“La bohème, Tosca, Butterfly: you just know where you are with them, don’t you?” If the bar-chat at the opening night of the Opera Holland Park 30th anniversary season was anything to go by then La Fanciulla del West still has its work cut out to make it onto the podium of Puccini all-stars. But the composer’s Western not-quite-tragedy (three cheers for a heroine still live and very much kicking by the final curtain) has a delicious score flecked rich with melodic gold, and just enough celluloid silliness to keep things entertaining.
Anyone who still remembers Opera Holland Park’s most recent staging (2014’s update to the atomic tests in Nevada) may be relieved that director Martin Lloyd-Evans leaves the gimmicks at home, playing it absolutely straight. Designer Anna Reid gives us an almost-too sumptuous set-up for the town Minnie dismisses as “this hole”: handsome wooden facades and saloon doors, and a cosy cabin for Minnie’s assignation with the mysterious “Dick Johnson” – though the snow storm got a laugh on the hottest night of the year. The effect is quietly cinematic, letting Puccini’s score do the talking.

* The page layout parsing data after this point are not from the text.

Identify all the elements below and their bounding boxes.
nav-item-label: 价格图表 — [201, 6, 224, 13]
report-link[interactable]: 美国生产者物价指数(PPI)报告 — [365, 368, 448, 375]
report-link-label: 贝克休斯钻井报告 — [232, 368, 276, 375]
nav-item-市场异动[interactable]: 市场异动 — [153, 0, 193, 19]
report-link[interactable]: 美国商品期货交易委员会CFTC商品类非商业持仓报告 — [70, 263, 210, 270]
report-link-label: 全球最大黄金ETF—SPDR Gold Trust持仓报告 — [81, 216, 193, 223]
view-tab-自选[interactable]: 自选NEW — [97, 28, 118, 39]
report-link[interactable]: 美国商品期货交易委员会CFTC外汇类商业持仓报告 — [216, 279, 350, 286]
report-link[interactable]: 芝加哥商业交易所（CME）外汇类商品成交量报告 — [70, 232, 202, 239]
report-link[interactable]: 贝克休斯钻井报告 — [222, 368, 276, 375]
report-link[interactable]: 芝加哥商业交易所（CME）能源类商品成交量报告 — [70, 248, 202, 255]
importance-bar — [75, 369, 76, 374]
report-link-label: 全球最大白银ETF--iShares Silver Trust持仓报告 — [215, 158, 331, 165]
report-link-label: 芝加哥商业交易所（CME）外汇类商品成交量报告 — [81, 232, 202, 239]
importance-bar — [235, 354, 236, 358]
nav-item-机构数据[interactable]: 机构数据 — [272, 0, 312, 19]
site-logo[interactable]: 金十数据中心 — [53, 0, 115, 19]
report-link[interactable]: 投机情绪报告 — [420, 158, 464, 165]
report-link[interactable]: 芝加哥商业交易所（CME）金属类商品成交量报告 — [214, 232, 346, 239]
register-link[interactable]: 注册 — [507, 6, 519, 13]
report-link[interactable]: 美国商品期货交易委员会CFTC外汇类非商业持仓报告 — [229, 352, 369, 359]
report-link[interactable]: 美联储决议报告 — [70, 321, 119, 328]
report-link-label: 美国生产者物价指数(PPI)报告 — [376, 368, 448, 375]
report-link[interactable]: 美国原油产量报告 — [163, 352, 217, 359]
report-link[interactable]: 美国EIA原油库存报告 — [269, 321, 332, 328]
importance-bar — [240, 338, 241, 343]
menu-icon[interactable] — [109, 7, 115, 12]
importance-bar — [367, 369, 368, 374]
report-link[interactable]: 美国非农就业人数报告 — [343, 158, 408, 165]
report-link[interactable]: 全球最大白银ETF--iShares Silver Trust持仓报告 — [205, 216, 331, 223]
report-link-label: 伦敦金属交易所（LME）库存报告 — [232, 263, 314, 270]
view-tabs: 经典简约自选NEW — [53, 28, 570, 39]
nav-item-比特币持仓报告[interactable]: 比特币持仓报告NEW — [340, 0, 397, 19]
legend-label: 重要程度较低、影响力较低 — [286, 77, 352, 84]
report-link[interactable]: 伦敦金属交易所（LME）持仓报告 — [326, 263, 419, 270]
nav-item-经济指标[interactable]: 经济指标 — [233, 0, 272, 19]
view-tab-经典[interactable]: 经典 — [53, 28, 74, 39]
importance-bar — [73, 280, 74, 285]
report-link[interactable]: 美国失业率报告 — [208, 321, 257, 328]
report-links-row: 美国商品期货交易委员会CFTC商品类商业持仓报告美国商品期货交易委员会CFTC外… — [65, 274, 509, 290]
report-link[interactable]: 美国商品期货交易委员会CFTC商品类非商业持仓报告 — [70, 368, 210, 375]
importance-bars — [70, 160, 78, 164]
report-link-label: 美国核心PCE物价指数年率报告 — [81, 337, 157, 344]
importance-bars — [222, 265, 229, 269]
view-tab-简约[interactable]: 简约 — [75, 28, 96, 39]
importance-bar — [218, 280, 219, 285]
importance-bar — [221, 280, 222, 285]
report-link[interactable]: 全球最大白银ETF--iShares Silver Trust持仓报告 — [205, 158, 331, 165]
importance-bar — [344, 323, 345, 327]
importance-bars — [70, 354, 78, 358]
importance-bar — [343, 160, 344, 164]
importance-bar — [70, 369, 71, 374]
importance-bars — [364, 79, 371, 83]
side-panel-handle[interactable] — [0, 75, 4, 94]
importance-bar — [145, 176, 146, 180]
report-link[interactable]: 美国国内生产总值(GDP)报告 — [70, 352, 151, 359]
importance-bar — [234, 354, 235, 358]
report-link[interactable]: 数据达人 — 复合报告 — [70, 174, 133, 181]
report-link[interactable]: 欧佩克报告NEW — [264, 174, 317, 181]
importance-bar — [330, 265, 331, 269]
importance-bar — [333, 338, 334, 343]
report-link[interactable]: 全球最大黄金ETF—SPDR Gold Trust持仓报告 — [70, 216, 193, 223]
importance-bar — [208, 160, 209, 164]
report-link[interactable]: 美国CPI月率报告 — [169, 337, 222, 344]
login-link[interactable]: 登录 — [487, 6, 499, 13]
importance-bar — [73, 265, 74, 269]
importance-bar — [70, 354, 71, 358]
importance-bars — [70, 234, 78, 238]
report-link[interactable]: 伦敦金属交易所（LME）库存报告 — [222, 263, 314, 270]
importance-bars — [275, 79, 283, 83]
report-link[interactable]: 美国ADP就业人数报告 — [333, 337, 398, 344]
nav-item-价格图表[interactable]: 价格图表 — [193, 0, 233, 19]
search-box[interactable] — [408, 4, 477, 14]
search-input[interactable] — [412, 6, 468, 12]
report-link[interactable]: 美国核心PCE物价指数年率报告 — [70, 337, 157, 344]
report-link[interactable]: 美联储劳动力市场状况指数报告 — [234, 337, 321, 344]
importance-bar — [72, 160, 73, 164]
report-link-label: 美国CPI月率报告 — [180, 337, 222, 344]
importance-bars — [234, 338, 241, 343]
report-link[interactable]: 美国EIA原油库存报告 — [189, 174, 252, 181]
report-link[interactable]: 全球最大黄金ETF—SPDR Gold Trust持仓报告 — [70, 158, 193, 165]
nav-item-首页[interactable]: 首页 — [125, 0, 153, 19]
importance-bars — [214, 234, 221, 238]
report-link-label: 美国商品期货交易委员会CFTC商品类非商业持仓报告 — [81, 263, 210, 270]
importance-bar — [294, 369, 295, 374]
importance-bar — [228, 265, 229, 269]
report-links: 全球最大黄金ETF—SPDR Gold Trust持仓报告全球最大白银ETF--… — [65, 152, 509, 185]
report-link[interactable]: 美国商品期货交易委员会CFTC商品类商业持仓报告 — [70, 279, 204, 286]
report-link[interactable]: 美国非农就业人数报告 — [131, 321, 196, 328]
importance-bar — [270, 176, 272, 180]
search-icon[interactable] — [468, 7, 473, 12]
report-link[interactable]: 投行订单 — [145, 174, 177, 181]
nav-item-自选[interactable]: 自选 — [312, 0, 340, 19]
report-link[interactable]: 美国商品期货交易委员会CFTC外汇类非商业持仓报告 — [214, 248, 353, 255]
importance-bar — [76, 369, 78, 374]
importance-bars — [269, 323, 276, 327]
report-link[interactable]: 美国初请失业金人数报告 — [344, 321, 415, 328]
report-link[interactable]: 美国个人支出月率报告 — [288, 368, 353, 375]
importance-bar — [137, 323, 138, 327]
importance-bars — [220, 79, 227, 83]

It's always a tough ask for the pocket-sized City of London Sinfonia to find the breadth in the big Italian scores this company has made its USP. Ettore Panizza’s reduced orchestration hits all the marks, but there was only intermittent sense of the wide open musical vistas it invites in a rather unsettled opening-night account. Conductor Matthew Kofi Waldren works hard to tame the big score, but neither orchestra nor a large, all-male chorus struggling with blend, really felt in the groove until the climactic confrontation of Act III.
The headline of this production is South African soprano Amanda Echalaz’s role-debut as Minnie (pictured above). Echalaz (as we saw most recently in 2024’s Tosca) reliably holds the stage, capable of huge subtlety of emotional gesture. Her Minnie is an appealing balance of mother and ingenue, spinster and sharpshooter. The tension courses through her body in Act II as Johnson prepares to make his move – quite a different figure to the matronly comforter of Act I, or Act III’s force of nature. Her vulnerability is rarely far below the surface, making you hope like hell her happy ending survives beyond the redemptive final farewell (all dry ice and glowing portal in an unexpected moment of whimsy from Lloyd-Evans) and curtain. Vocally it’s a mixed bag: huge and glowing with warmth in the middle of the voice, pleasantly charry at the bottom, but often wild and snatched above the stave.
It's an uneven pairing with José de Eça’s neat but smaller-sized Dick Johnson, a little grain and grit in his youthful tenor finally blooming into brilliance in “Ch’ella mid creda libero e lontano”. But there’s plenty of swagger from this young Portuguese tenor, and gravitas is amply supplied by veteran Robert Hayward’s Jack Rance (see above with de Eça) – world-weary, with one last throw of the dice in him. It’s punchily sung, and Hayward is a powerful, looming presence among the fluid movement (deftly choreographed by Roisin Whelan – making the tricky stage space with its projecting “apron” look entirely natural) of the chorus.
No shortage of cameos in this show. Kezia Bienek packs a whole show’s intensity and silent backstory into Wowkle, and Zwakele Tchabalala is a sparky Nick – a barman who seems to have strayed into Puccini from Donizetti or Rossini. Alaric Green’s Ashby is beautifully, resonantly sung, and Aidan Edwards is a charismatic Sonora.
So is there gold in them there Sierra Nevada hills? More than enough to justify a visit to this sparky Fanciulla that might still not have Tosca’s name-recognition or Boheme’s guaranteed audience, but which gives its tuneful melodrama both barrels. And if you’re still not convinced, there’s always Turandot to come to Holland Park for later this season.